__Try it__.
Within the entries below, how many lines carry the word "inversiones"? State the number and stop.

Collected data
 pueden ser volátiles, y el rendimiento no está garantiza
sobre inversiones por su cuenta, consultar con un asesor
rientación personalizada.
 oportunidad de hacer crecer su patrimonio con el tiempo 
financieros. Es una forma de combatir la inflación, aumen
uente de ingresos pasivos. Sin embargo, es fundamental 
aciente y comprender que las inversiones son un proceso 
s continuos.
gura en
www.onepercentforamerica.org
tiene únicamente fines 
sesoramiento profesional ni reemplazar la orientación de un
...
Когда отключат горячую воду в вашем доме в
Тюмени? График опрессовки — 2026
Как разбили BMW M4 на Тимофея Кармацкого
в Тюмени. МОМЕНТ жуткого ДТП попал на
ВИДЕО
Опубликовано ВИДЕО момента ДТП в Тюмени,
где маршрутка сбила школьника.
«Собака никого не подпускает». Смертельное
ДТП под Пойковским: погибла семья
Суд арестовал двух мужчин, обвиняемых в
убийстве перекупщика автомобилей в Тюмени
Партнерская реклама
--
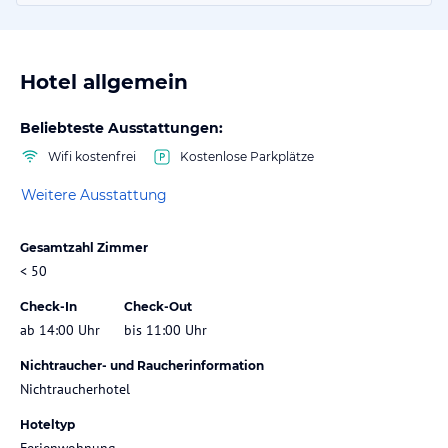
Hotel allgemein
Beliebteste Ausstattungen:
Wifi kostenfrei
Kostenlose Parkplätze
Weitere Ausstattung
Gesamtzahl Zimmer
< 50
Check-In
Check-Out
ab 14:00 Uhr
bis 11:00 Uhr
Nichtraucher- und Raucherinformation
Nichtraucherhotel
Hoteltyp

__Result__.
2